50 Notes for Young Artists
- Always have at least one piece going that uses shitty materials: house paint, butchers paper, crayons, cardboard. It’s liberating, intuitive and someday it will give restorers and conservators something to do.
- Appreciate your enemies. If someone hates your work they’re paying attention. If no one hates your work, be worried.
- If you try to be trendy you’re already too late.
- Make all moves provisional and partial. Reveal your process, that’s what people really want to see.
- All artists who ever lived are not only still alive but still working.
- Shop for art in thrift stores and yard sales. Train your eye to see work, not ‘worth’.
- Just because an artist is famous doesn’t mean it’s her fault.
- Stop working when there’s still water in the well. Leave a place to start tomorrow.
- There is no single ‘art world’; there are thousands.
- Art has no ‘history’. There is no linear progression. All art exists in the present. It’s a garage sale.
- Work in multiple media at the same time. They inform each other.
- Fear your friends – they’re the ones who will steal all your time – but that’s not actually their fault, it’s yours.
- When you visit a museum, go directly to the center of each room and look for something that calls you. Don’t follow the walls reading the labels. That’s for suckers.
- Just because an artist is great doesn’t mean every work is good. Some of their work stinks – just like some of yours.
- Once you leave art school no one cares if you ever make another picture. You might as well do what you really want to do.
- Avoid ‘art lovers’ – they don’t.
- Work on at least 5 or 6 pieces at once.
- Don’t be precious. If you’re struggling with a picture to save one part, get rid of that part – it’s warping the rest.
- Just because an artist is famous doesn’t mean you have to like his work.
- Gestation can take a lifetime. Artists never get old, they start over every day.
- Memory is the mother of the Muses.
- Trust yourself – especially if you don’t know why you are going in some new direction. There’s a reason.
- Important ideas are never lost. If they don’t keep coming back they aren’t important. Kill them, paint over them, burn them – just to see if they rise from the dead.
- Your studio is a tool. Arrange it for your process. When your work changes your studio should change too. That task deserves your full attention.
- Read the comments and look for insight.
- Don’t ever read the comments.
- The trick to painting is knowing when to stop. Stay alert – it could be done at any moment. The worst thing you can do is keep working.

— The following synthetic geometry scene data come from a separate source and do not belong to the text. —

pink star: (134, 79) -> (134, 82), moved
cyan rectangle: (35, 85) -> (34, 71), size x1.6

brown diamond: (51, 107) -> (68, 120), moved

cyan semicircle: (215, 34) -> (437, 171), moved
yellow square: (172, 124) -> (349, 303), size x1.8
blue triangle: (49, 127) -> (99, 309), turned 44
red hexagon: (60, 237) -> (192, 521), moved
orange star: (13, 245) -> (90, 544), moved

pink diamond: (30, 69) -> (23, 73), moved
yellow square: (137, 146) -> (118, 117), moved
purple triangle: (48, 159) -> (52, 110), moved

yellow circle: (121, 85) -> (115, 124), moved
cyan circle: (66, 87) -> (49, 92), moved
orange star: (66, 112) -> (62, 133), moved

- Don’t judge your own work by what you see in galleries or museums. That work is there for hundreds of reasons that have nothing to do with you or what you do
- Make the move you must do. When you run out of things you must do, you’re done.
- Pricing: flip through numbers in your head until a bell rings. Don’t sell it for less.

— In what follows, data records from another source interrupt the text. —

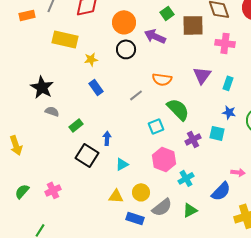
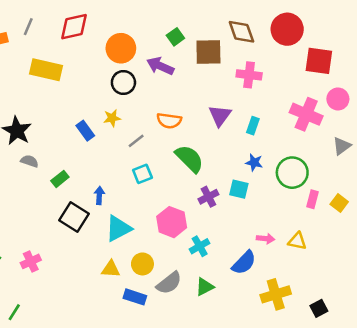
yellow star: (91, 59) -> (112, 118), moved
cyan square: (156, 126) -> (142, 174), moved
cyan triangle: (122, 164) -> (118, 228), size x1.6

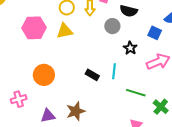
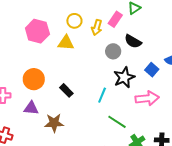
black star: (130, 48) -> (124, 77), size x1.5
black rectangle: (92, 75) -> (66, 90), moved
purple triangle: (48, 116) -> (31, 108), moved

- Don’t sell your seed corn.
- When you hear that someone’s late work is a ‘decline’, pay particularly close attention to it.
- If you aren’t having bad days you aren’t trying hard enough.
- Let things cool off and come back to them. Some pictures take days, some take years. Some take decades.
- Never repeat yourself.
- Repeat yourself whenever you want.
- You don’t need people to love your work. You need people to buy it.
- You’ll get more out of hanging around with carpenters, pastry chefs and physicists than you’ll get hanging around with artists. Artists don’t have any money and secretly they hate you anyway.
- All projects have a natural audience. Find it.
- You can’t cram everything into one piece. If you try you’ll ruin it.
- No matter what anyone tries to tell you, it is a competition. You need to know other artists – you need to know the artists who need to know you.
- If you make 150 drawings of faces you’ll learn a lot. 15 of them might even be good.
- If you’ve said all you have to say by the 9th piece, trying to take a series to 15 is sheer tedium. Kill it.
- Clean your studio once a week. Clean your brushes and put your tools away at the end of the day.
- Match the scale of your tools to the scale of the work.
- When starting new work, imagine how it will be seen, by whom, in what circumstances. This leads to a vision of your audience. Then you know who to look for.
- Plan your work, work your plan. What do you want to be doing in 6 months? What do you have to do right now, tomorrow, next week, next month to make that happen?
- Galleries are like icebergs. What’s visible are the pictures but how they got on the wall is the biggest part: friendships, social networks, history and yes – money.
- One of the hardest things to accept is when you nail something on the first try without really trying. It’s just a random gift. It doesn’t mean anything. Take the rest of the day off anyway.
- If you aren’t at least slightly afraid that you suck you aren’t pushing yourself hard enough.